"Non spaventatevi fino a questo punto" gli disse Scimmiotto. "Sono brutto, ma abbastanza gentile. Vi ringrazio della buona intenzione con cui ci avete messo in guardia. Prendetevi il disturbo di raccontarmi qualcosa di più sui mostri di queste montagne: quanti sono, chi sono? Ve ne sarò grato."

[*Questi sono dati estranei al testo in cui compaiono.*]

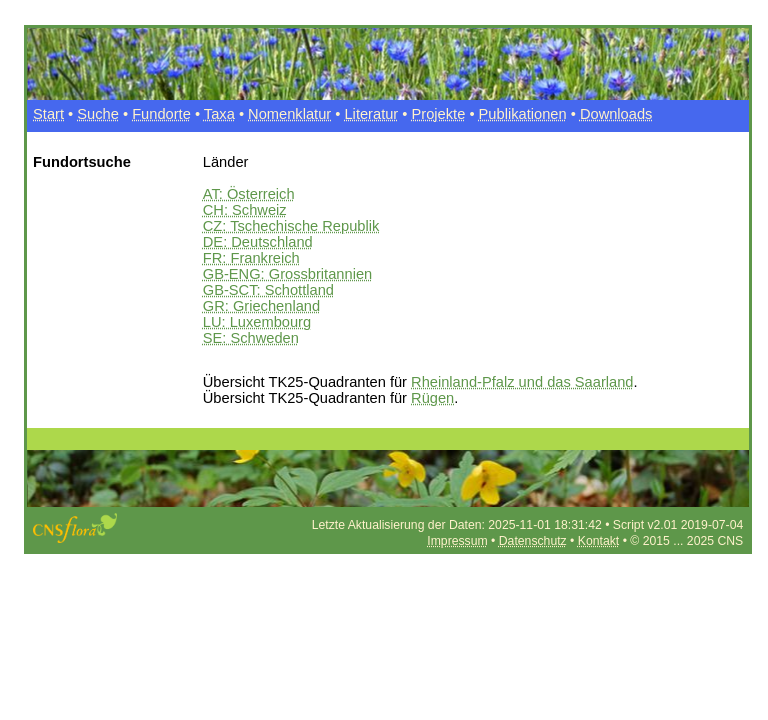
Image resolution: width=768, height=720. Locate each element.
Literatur (371, 114)
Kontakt (598, 541)
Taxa (219, 114)
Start (48, 114)
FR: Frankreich (251, 258)
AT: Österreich (249, 194)
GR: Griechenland (261, 306)
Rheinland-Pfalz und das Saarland (522, 382)
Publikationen (523, 114)
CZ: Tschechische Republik (291, 226)
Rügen (432, 398)
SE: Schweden (251, 338)
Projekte (439, 114)
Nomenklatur (289, 114)
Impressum (457, 541)
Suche (98, 114)
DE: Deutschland (258, 242)
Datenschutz (533, 541)
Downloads (616, 114)
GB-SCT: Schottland (268, 290)
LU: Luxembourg (257, 322)
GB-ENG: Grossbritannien (287, 274)
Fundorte (161, 114)
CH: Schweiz (245, 210)
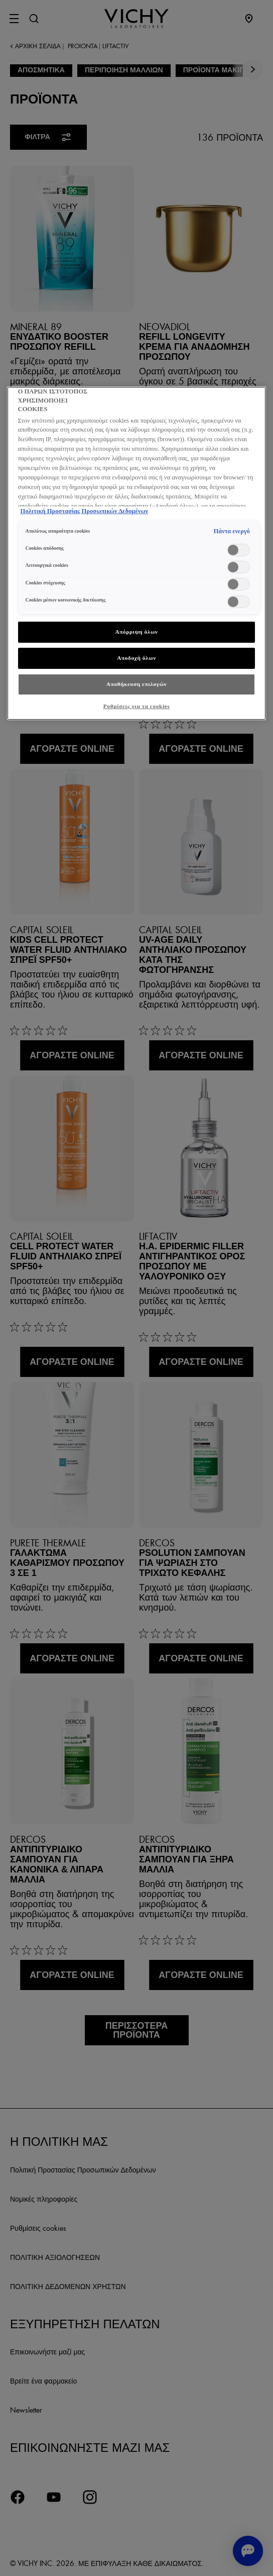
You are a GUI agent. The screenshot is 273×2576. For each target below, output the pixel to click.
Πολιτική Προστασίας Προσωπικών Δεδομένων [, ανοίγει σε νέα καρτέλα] (85, 511)
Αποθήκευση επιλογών (136, 684)
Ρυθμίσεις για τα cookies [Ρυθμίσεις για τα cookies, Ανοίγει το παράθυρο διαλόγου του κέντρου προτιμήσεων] (136, 706)
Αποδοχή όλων (136, 658)
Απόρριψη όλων (136, 632)
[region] (136, 553)
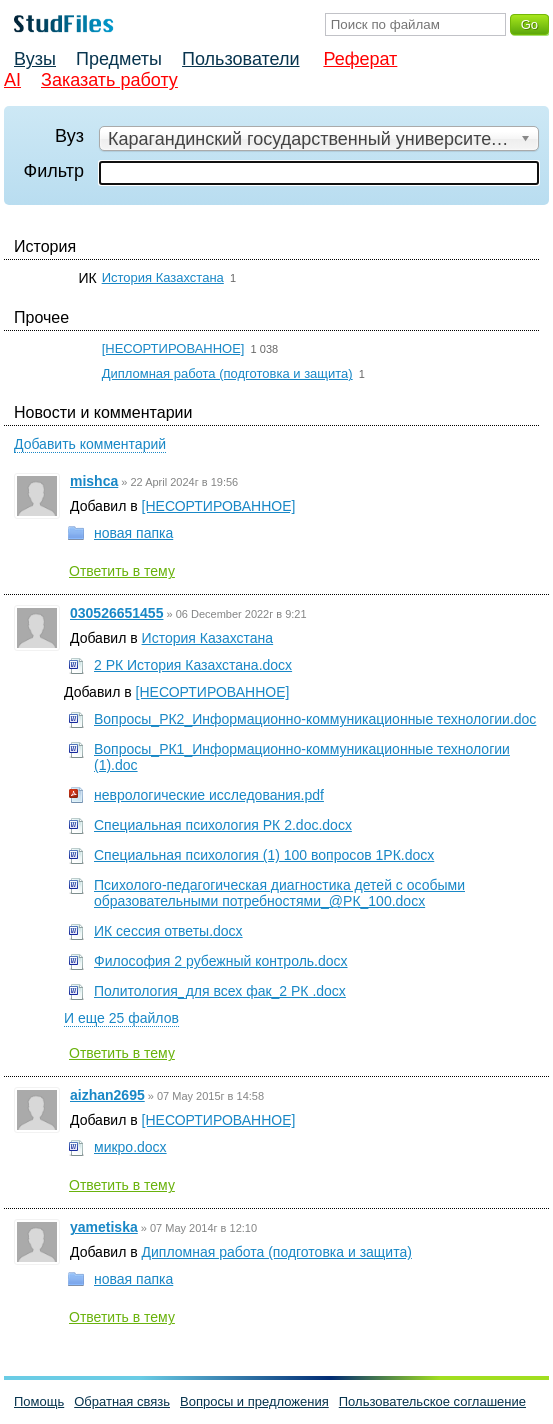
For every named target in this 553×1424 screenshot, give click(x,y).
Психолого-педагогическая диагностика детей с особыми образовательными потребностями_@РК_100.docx (279, 893)
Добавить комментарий (90, 444)
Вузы (35, 59)
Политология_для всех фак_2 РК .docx (220, 991)
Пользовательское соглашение (432, 1401)
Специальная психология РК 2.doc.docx (223, 825)
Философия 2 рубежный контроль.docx (221, 961)
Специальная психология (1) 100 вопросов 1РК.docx (264, 855)
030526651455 (116, 613)
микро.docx (130, 1147)
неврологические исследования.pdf (209, 795)
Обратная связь (122, 1401)
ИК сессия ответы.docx (168, 931)
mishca (94, 481)
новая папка (133, 533)
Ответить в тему (122, 571)
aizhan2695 (107, 1095)
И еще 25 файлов (121, 1018)
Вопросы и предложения (254, 1401)
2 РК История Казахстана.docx (193, 665)
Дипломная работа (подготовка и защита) (227, 373)
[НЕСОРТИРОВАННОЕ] (173, 348)
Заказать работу (109, 80)
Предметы (119, 59)
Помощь (39, 1401)
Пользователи (240, 59)
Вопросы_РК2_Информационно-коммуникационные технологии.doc (315, 719)
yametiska (104, 1227)
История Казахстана (163, 277)
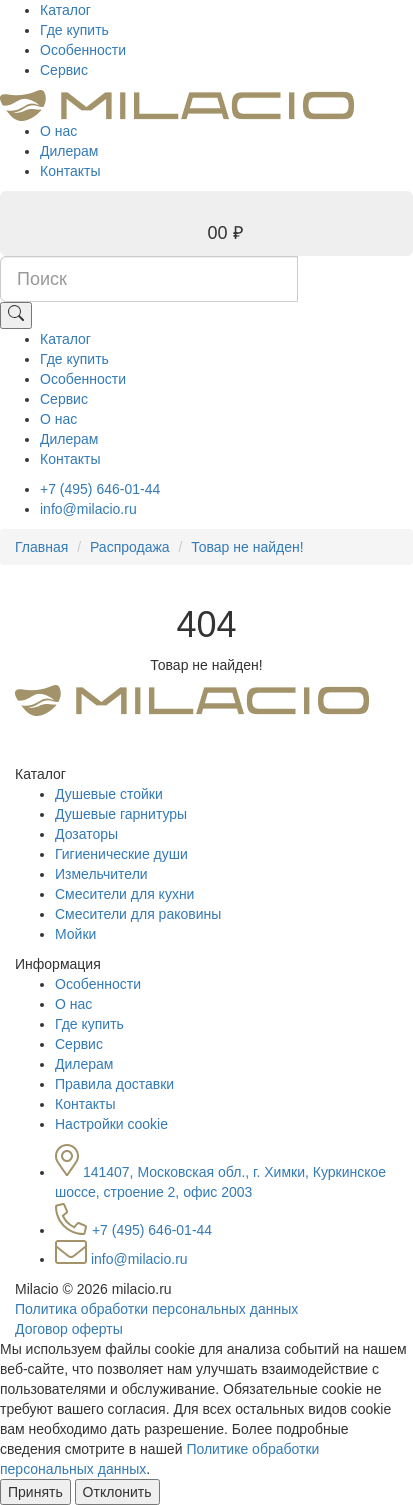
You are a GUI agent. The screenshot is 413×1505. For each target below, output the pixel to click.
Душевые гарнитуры (121, 814)
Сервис (64, 70)
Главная (41, 547)
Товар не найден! (247, 547)
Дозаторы (86, 834)
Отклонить (117, 1492)
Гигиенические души (121, 854)
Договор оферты (69, 1329)
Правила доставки (114, 1084)
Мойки (75, 934)
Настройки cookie (111, 1124)
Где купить (74, 30)
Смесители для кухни (124, 894)
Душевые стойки (109, 794)
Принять (35, 1492)
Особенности (83, 50)
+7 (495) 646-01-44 (100, 489)
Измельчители (101, 874)
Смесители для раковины (138, 914)
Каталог (65, 10)
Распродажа (130, 547)
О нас (58, 131)
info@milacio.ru (88, 509)
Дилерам (69, 151)
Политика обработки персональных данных (156, 1309)
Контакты (70, 171)
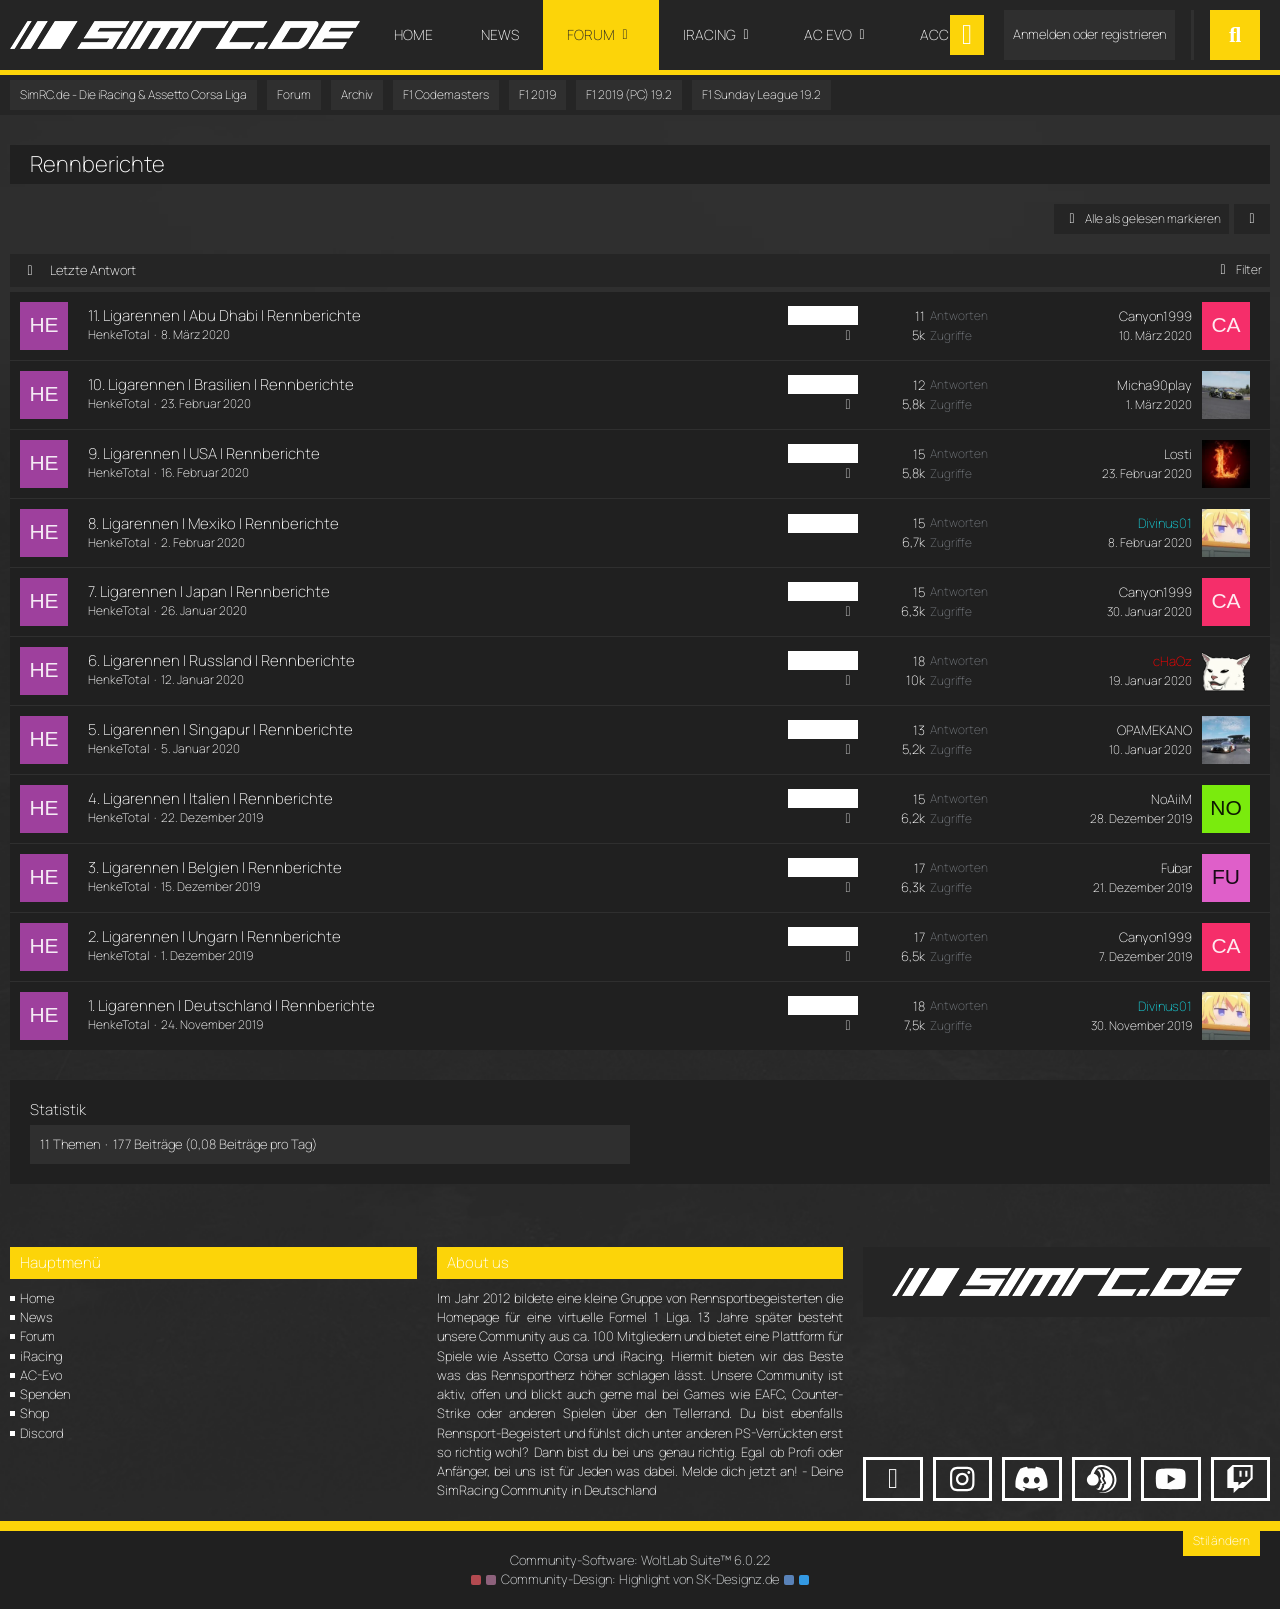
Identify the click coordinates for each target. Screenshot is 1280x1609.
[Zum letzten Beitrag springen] (1226, 326)
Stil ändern (1221, 1540)
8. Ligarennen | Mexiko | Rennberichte (213, 523)
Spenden (45, 1394)
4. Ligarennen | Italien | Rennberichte (210, 798)
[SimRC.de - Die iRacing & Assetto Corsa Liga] (185, 35)
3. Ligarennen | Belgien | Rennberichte (215, 867)
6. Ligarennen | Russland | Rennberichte (221, 660)
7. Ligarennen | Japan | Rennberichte (209, 591)
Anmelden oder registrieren (1089, 34)
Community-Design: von (640, 1579)
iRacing (41, 1356)
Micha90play (1154, 385)
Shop (34, 1413)
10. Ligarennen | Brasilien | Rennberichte (221, 384)
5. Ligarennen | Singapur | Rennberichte (220, 729)
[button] (1252, 219)
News (36, 1317)
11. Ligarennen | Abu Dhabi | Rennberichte (224, 315)
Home (37, 1298)
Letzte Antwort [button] (93, 270)
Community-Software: (640, 1560)
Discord (41, 1433)
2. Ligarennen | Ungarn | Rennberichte (214, 936)
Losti (1178, 454)
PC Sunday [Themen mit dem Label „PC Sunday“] (823, 315)
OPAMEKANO (1154, 730)
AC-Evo (41, 1375)
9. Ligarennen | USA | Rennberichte (204, 453)
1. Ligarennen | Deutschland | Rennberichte (231, 1005)
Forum (37, 1336)
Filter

Il vecchio tremava come una foglia e non riusciva più a spiccicare una parola. Sembrava che lo avesse colto una paresi, o che fosse diventato sordomuto. Scimmiotto aspettò per qualche tempo; poi, vedendo che il vecchio non riusciva a riprendersi, gli volse le spalle e ritornò da Tripitaka.
"Che cosa hai saputo, Consapevole del Vuoto?" gli chiese il reverendo.
"Niente di grave" rispose ridendo Scimmiotto. "Questa banda di mostri sulla montagna è giusto buona per far paura a questi pavidi montanari. Non vale la pena di parlarne."
"Ma hai saputo come si chiama la montagna, quanti sono i diavoli, dove abitano precisamente, e dove passa la strada verso il Monastero del Colpo di Tuono?"
"Maestro" intervenne Porcellino, "con rispetto parlando: in fatto di farse e carnevalate, gare di travestimento e giochi a moscacieca, il mio condiscepolo anziano è uno specialista senza rivali. Ma per le cose serie, valgo più io di un battaglione di Scimmiotti."
"È vero" riconobbe Tripitaka. "Tu sei più solido."
"Lui è uno che spinge avanti la testa e si dimentica la coda; fa due domande, si perde in ciaccole e ritorna da noi tutto garrulo senza niente da dire. Mandate me, se volete sapere le cose a fondo."
"Va pure, Consapevole delle Proprie Capacità; ma sta attento."